The procedure whereby the leader is chosen is set out in Schedule 2 of the Conservative Party Rulebook.
Broadly, if there is more than one candidate – and after the disaster of Theresa May’s premiership it is hard to imagine another act of anointment – MPs narrow that number down to two candidates and members then make the final decision.
Which members get to make the final decision? Well, Schedule 2 Rule 5 (see above) sets out two criteria. You have to be a member at the time of the “call for nominations” (and at the time of writing there has been none) and you have to have been a member for three months at the close of the ballot (presumably of Party Members) for the leadership.
So, unless the contest is over within three months (and remember: it has yet to even start) new members joining now will have a right to vote.
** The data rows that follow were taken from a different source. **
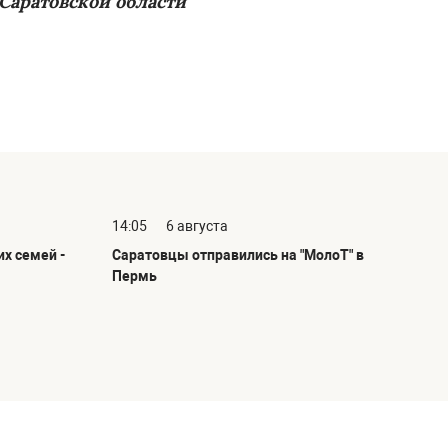
 Саратовской области
14:05
6 августа
х семей -
Саратовцы отправились на "МолоТ" в
Пермь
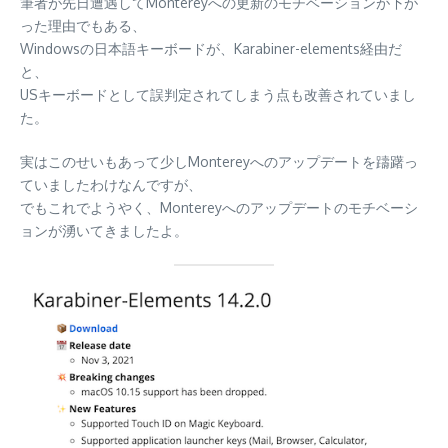
筆者が先日遭遇してMontereyへの更新のモチベーションが下が
った理由でもある、
Windowsの日本語キーボードが、Karabiner-elements経由だ
と、
USキーボードとして誤判定されてしまう点も改善されていまし
た。
実はこのせいもあって少しMontereyへのアップデートを躊躇っ
ていましたわけなんですが、
でもこれでようやく、Montereyへのアップデートのモチベーシ
ョンが湧いてきましたよ。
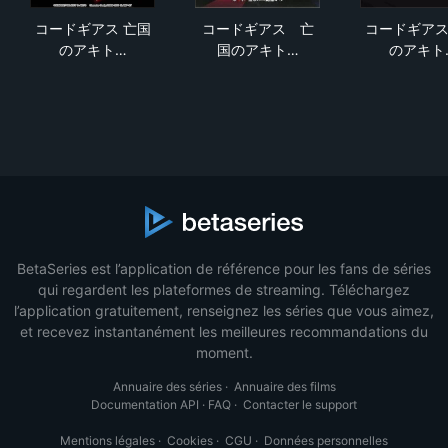
コードギアス 亡国のアキト 第3章「輝くもの天より堕つ
コードギアス 亡国のアキト 
コー
コードギアス 亡国
コードギアス 亡
コードギアス
のアキト…
国のアキト…
のアキト
BetaSeries est l’application de référence pour les fans de séries
qui regardent les plateformes de streaming. Téléchargez
l’application gratuitement, renseignez les séries que vous aimez,
et recevez instantanément les meilleures recommandations du
moment.
Annuaire des séries
·
Annuaire des films
Documentation API
·
FAQ
·
Contacter le support
Mentions légales
·
Cookies
·
CGU
·
Données personnelles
Joining costs £25 – or a mere £5 if you are under 23. This compares with the last Labour leadership election where becoming a “Registered Supporter” cost £25 whatever your age.
Most importantly of all, you will have a high degree of influence. The Conservative Party membership is low. This recent estimate from Professor Tim Bale (published by the House of Commons Library) gives a figure of between 130,000 and 150,000.
And, of course, turnout will be less than 100%. In the 2016 Labour Leadership election it was 78% but that may, given the febrile atmosphere, have been artificially high. In 2010 it was 72%. 72% of the middle figure of 140,000 is 101,000 so the winning candidate would need only 51,000 (rounding to the nearest thousand) votes. It is perfectly possible that just a few thousand could tip the balance.
Are there any catches?
Well, Rule 17.7 gives the Board of the Party an absolute discretion to cancel or refuse your membership. But nothing ventured nothing gained, you may think. And on a refusal – and I think likely a cancellation – you would get your money back.
Membership is open to those who share the Conservative Party’s objects and values (see Clause 3 of the Rules). But they are (so far as I can see) nowhere stated.
And you have to agree to the Terms and Conditions of membership of the Conservative Party.
But they are relatively modest.
If you want to choose the next Prime Minister – albeit from a shortlist – and influence Brexit… perhaps you should join the Conservative Party.